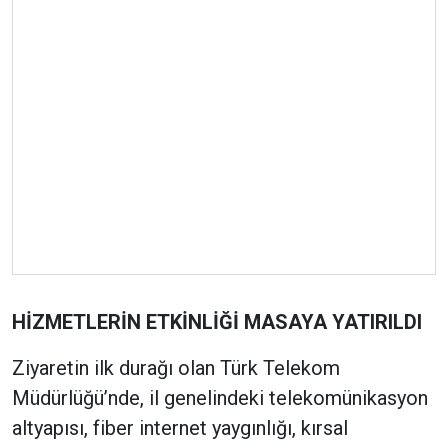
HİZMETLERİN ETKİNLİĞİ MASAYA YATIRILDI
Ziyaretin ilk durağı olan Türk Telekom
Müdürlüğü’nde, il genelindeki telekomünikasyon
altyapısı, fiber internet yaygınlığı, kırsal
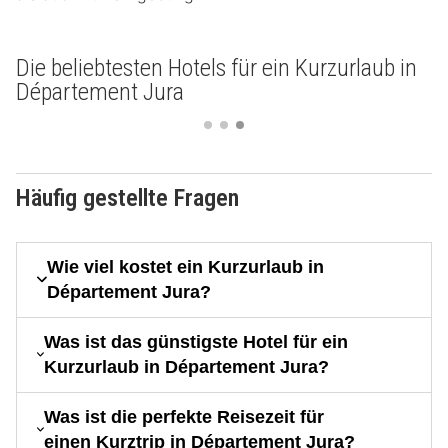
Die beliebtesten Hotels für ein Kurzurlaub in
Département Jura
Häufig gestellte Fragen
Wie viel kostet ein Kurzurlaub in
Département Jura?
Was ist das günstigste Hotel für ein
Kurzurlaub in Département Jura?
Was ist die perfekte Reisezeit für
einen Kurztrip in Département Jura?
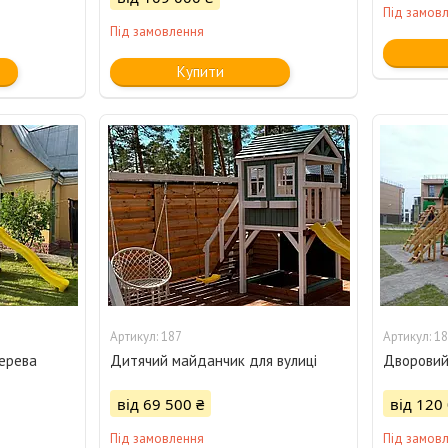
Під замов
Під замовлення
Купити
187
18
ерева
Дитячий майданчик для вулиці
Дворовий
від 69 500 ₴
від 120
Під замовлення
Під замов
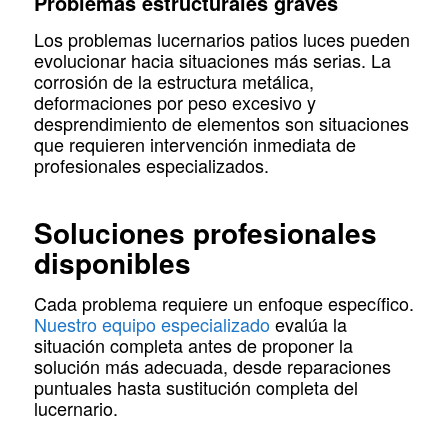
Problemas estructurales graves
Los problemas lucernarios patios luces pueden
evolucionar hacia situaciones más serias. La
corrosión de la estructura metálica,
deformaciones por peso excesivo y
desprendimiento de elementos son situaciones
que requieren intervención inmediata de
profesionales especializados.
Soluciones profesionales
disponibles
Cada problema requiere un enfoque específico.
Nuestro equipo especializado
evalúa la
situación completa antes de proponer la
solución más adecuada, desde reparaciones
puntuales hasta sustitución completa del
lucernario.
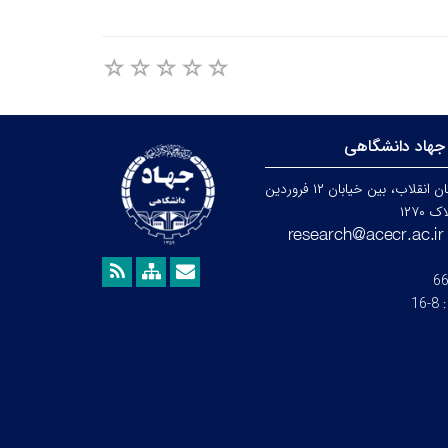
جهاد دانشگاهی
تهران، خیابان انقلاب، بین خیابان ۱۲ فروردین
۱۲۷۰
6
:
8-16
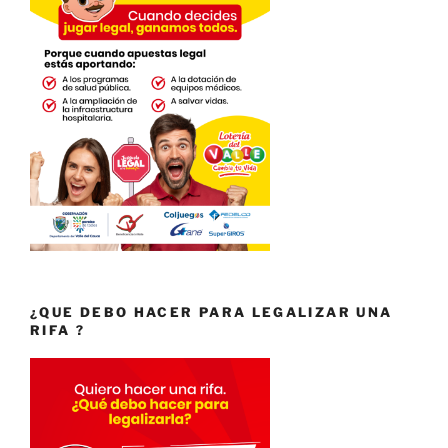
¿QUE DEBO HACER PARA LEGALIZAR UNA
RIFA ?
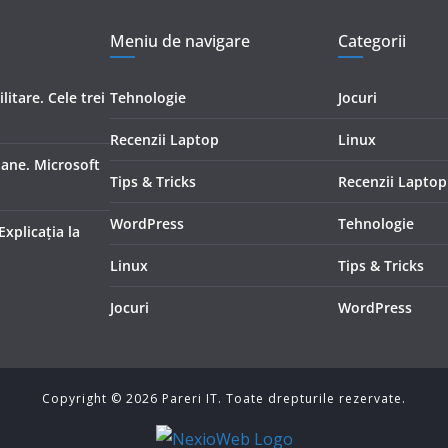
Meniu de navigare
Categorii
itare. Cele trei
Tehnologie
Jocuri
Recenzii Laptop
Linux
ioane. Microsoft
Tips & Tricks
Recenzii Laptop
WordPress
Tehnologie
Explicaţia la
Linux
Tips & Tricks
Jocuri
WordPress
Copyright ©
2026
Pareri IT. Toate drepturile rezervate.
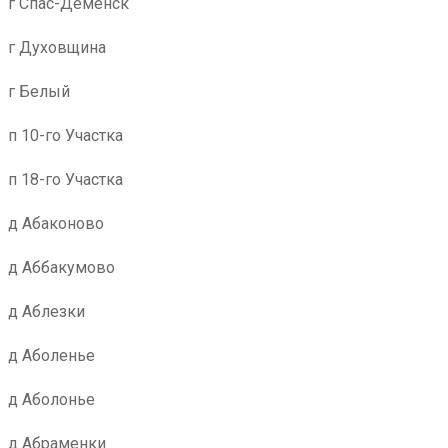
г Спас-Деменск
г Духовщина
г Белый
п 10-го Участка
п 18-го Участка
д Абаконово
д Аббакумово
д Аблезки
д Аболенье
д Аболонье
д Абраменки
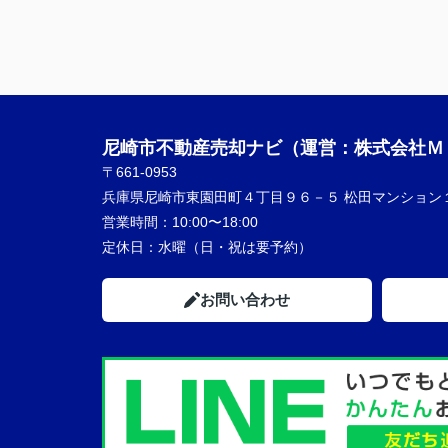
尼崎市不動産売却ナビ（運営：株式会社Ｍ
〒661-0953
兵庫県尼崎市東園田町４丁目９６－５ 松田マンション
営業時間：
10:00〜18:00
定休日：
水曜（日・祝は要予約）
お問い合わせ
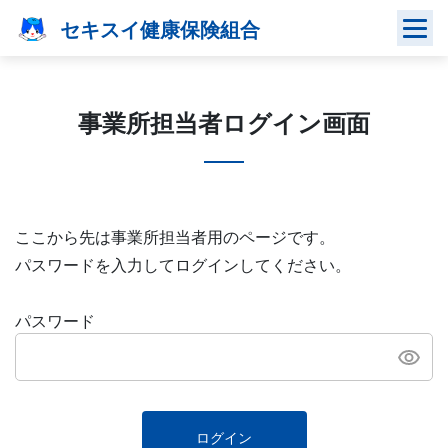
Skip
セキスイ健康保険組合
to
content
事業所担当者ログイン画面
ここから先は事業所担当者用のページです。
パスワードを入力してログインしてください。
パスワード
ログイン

==*==

TASK DESCRIPTION: Tally up the lines above containing "Département"; the number is the full answer.

TASK RESULT: 4